HP HAVEn CTO Mundada on new ways for businesses to gain transformation from big data

Listen to the podcast. Find it on iTunes. Read a full transcript or download a copy. Sponsor: HP.

 

Big data capabilities and advanced business analytics have now become essential to nearly any business development activity.

 

The benefits that enterprises can get if they can get their hands around big data analytics and apply it to business challenges are quickly being documented -- and they come as big new profits and major market advantages. Industries around the world are rapidly seeking transformational projects using big data to gain competitive advantage.

 

As part of the next edition of the HP Big Data Podcast Series, BriefingsDirect sat down with two HP executives to learn how these advanced analytics seekers can best accomplish their goals. The insights gleaned include how companies worldwide are best capturing myriad knowledge, gaining ever deeper analysis, and rapidly and securely making those insights available to more people on their own terms.

 

So join this executive-level discussion highlighting how the latest version of HP HAVEn produces new business analytics value and strategic return with Girish Mundada, Chief Technology Officer for HP HAVEn, and Dan Wood, Worldwide Solution Marketing Lead for Big Data at HP Software. The discussion is moderated by me, Dana Gardner, Principal Analyst at Interarbor Solutions.

 

Here are some excerpts:

Gardner: We’re in a fascinating time because analytics and big data are now top of mind.

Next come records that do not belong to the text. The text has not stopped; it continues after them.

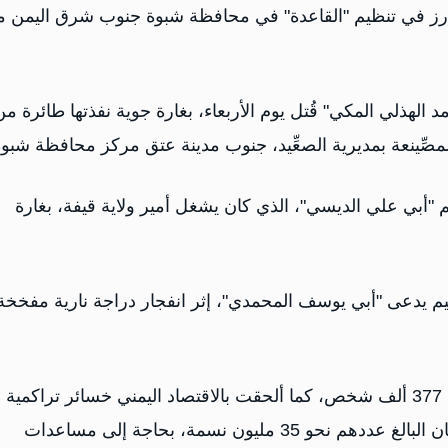
رز في تنظيم "القاعدة" في محافظة شبوة جنوب شرق اليمن م
د الهذلي المكي" قُتل يوم الأربعاء، بغارة جوية نفذتها طائرة من
صِّينعة بمديرية الصعِّيد، جنوب مدينة عتق مركز محافظة شبوة
"أبي علي الديسي"، الذي كان يشغل أمير ولاية قيفة، بغارة
يم يدعى "أبي يوسف المحمدي"، إثر انفجار دراجة نارية مفخخة
وأودت الحرب الدائرة في اليمن، حتى أواخر 2021، بحياة 377 ألف شخص، كما ألحقت بالاقتصاد اليمني خسائر تراكمية
تقدر بـ 126 مليار دولار، في حين بات 80 بالمئة من السكان البالغ عددهم نحو 35 مليون نسمة، بحاجة إلى مساعدات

What was once relegated to a fairly small group of data scientists and analysts as reporting tools -- and I am thinking about business intelligence (BI) -- has really now become a comprehensive capability that’s proving essential to nearly any business strategy.

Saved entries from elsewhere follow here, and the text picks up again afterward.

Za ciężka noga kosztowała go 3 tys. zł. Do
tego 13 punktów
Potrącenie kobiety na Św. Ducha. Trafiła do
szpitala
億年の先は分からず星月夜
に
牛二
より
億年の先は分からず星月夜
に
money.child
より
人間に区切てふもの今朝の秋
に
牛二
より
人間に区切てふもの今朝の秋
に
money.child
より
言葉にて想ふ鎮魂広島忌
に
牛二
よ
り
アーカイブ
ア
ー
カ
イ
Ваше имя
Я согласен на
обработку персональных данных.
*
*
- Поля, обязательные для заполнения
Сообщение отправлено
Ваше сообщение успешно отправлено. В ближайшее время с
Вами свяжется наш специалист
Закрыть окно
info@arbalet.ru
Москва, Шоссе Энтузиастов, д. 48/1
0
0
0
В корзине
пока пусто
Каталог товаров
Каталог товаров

What’s behind this eagerness to gain big-data capabilities and exploit analytics so broadly?

Wood: We're starting to see some very clear quantification of the value and the benefits of big data. It’s fair to say that big data is probably the hottest topic in the industry.

Wood

There’s a lot of talk across all forms of media about big data right now, but what’s happened is that credible publications like the "Harvard Business Review," for example, have started to put solid numbers around the benefits that enterprises can get if they can get their hands around big-data analytics and apply it to business challenges.

For example, Harvard Business Review is saying that, on average, data-driven organizations will be five percent more productive and six percent more profitable than their competitors.

Worth chasing after

Think about that. A six-percent distinct profitability increase would double the stock price for a lot of organizations. So there really is a prize worth chasing after.

What we’re seeing, Dana, is much more widespread interest across the organization and not just within IT. We’re seeing line-of-business leaders understanding and, in many organizations, actually starting to benefit from big-data analytics.

They’re able to analyze the call logs in a call center, better understand the clickstreams on a website, and better understand how customers are using products. All of these are ways of analyzing large amounts of data and directly tying it to specific line-of-business problems.

That’s where we are right now. Industries around the world are going through transformational projects using big data to gain competitive advantage.

Gardner: It’s interesting too, Dan, that they’re not just taking these as individual data sets and handling them individually, but increasingly businesses are combining them, and finding new relationships, and doing things that they really couldn't have done before.

Wood: Absolutely. It’s the idea of 360-degree view of their internal operations, or of their external customer trends and needs -- and it’s come from combining data sets.

For example, they’re combining social media analytics on customers with the call logs into the call center, with internal systems of record around the customer relationship management (CRM) and ongoing customer transactions. It’s by combining all those insights that the real big-data opportunity reveals itself.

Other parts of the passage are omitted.